======== SUPPLIED RECORDS

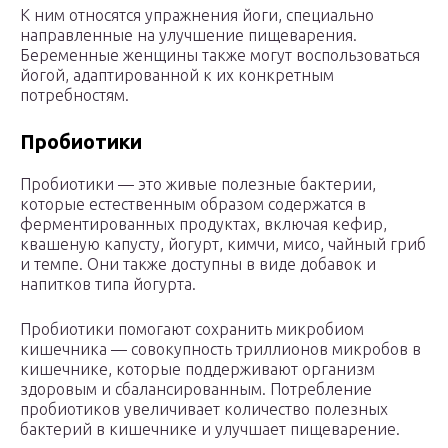
К ним относятся упражнения йоги, специально
направленные на улучшение пищеварения.
Беременные женщины также могут воспользоваться
йогой, адаптированной к их конкретным
потребностям.
Пробиотики
Пробиотики — это живые полезные бактерии,
которые естественным образом содержатся в
ферментированных продуктах, включая кефир,
квашеную капусту, йогурт, кимчи, мисо, чайный гриб
и темпе. Они также доступны в виде добавок и
напитков типа йогурта.
Пробиотики помогают сохранить микробиом
кишечника — совокупность триллионов микробов в
кишечнике, которые поддерживают организм
здоровым и сбалансированным. Потребление
пробиотиков увеличивает количество полезных
бактерий в кишечнике и улучшает пищеварение.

================

## EXERCISE GOAL
Write out exactly those lines running from the line with "квашеную капусту, йогурт, кимчи, мисо, чайный" to the end of the data above, the first and last included.

## TASK ANSWER
квашеную капусту, йогурт, кимчи, мисо, чайный гриб
и темпе. Они также доступны в виде добавок и
напитков типа йогурта.
Пробиотики помогают сохранить микробиом
кишечника — совокупность триллионов микробов в
кишечнике, которые поддерживают организм
здоровым и сбалансированным. Потребление
пробиотиков увеличивает количество полезных
бактерий в кишечнике и улучшает пищеварение.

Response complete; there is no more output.